Jan Kaufman formally took over as President and to universal acclaim Jean Tillson was appointed Vice-President. There was then an interruption and some spirited byplay from the back row of the auditorium in which it was announced that the next convention, in August 2005, would be held in Hollywood.

Then it was back to the more formal programme with Elin Woodger-Murphy delivering a paper written by Helen Murphy, who sadly was unable to be present. The paper made the case for ‘Wodehouse as one of the most consistent feminist writers of the twentieth century’. After this an advance warning of what to expect from Hollywood in 2005 came from Curtis Armstrong. Despite having co-starred with Tom Cruise and made regular appearances in the television series ‘Moonlighting’, Armstrong has remained a Wodehouse scholar and shares the Mulliner stories’ scepticism about the American film business. He referred to the Mulliner stories as ‘a dazzling messing about with reality’ and as ‘a perfection of form’ comparable to the Canterbury Tales. He confirmed that the nodder as a Hollywood persona still exists though he suggested that the 1980s was the last great nodder boom. He speculated that had Wodehouse persevered with his Hollywood scriptwriting career he might have worked with Billy Wilder on Double Indemnity thus ensuring that when Barbara Stanwyck blackmailed Fred McMurray he would not have murdered her husband but would instead have simply punctured his hot-water bottle with a nail on the end of a broomstick.

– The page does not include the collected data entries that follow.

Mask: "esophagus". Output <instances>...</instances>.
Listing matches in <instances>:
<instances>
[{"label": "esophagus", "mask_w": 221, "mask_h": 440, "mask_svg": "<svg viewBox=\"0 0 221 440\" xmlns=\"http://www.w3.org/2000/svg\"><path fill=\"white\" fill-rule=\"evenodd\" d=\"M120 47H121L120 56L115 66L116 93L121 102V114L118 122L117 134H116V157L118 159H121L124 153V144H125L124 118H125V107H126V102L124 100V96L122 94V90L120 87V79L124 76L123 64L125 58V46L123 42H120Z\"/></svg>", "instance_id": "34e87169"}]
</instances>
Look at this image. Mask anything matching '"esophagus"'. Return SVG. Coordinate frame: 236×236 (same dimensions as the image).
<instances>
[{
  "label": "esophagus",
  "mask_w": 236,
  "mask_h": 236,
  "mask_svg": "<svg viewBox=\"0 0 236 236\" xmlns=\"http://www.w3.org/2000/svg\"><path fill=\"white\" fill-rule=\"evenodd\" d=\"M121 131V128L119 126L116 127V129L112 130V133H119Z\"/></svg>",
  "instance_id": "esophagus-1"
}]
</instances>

The last speaker of the day was the multi-faceted Major Tom Smith. With a career spanning both the US Army and the US Navy, while taking in a time providing naval support in Antarctica, it was unsurprising that he chose to talk on ‘The Military Men in Wodehouse’. His suggestion that ‘quite a few are inept’ was met with an interjection from Colonel NTP Murphy sitting bolt-upright in the front row. ‘Very few’, he said in as curt and military a manner as he could muster. 'Very few’, agreed Major Tom.

The Major knew what brings a Wodehouse audience to its feet. He recounted the career of Lord Brabazon and pointed out that as a young man he had piloted the first air-freight flight carrying a live cargo. A photograph flashed up onto the screen. There was clearly a pig poking its snout out of the crate lashed to the wing. Amidst the storm of applause Smith was able to point out that it also proved that pigs might fly.

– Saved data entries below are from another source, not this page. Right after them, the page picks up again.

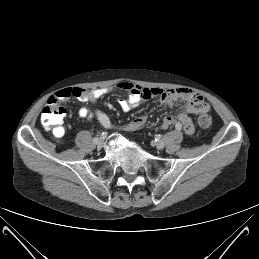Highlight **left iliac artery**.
<instances>
[{
    "label": "left iliac artery",
    "mask_w": 259,
    "mask_h": 259,
    "mask_svg": "<svg viewBox=\"0 0 259 259\" xmlns=\"http://www.w3.org/2000/svg\"><path fill=\"white\" fill-rule=\"evenodd\" d=\"M175 128H176L177 130H180V129H181V124L177 123V124L175 125Z\"/></svg>",
    "instance_id": "1"
}]
</instances>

The Pickering Players brought the formal events of the day to a close with a very funny dramatised reading of ‘Ukridge’s Accident Syndicate’. Richard Scrimger, Curtis Armstrong, Elliot Milstein and fellow members of the Detroit Chapter excelled themselves.

The evening was given over to the formal cocktail party and banquet. A mass of Wodehouseans dressed as various characters alarmed fellow guests at the Sutton Place Hotel but intrigued the reporter and photographer from Toronto Life magazine. Awards were made, Ed Radcliffe, Editor of Plum Lines for many years, was honoured, a fine meal was eaten. No bread rolls were thrown. This was put down to a combination of experiences at previous banquets, lawyers’ letters, the disagreeable mixing of red wine, white clothing and dry-cleaners’ bills, the impact a stale roll can have on an eyelid at fifty paces and a variety of other complex issues. The evening ended in splendid disarray with music from a banjolele, played by a Professor of Shakespearean Studies, accordion and piano and an element of champagne.

The farewell brunch the following morning was seemingly unharmed by hangovers and the Blandings Castle Chapter, as custom now demands, performed a reading. This again looked forward to 2005 with a Hollywood tale resoundingly expounded by, amongst others, both Radcliffes, Bill Franklin and Marilyn MacGregor.

After that there were the usual tearful farewells and a general agreement that the purpose of The Wodehouse Society had been noisily upheld. Given that the purpose is to be ‘an association of agreeable human beings who share an admiration of Sir Pelham Grenville Wodehouse and the rich products of his imagination’ there was little doubt that the Toronto convention had been a triumph.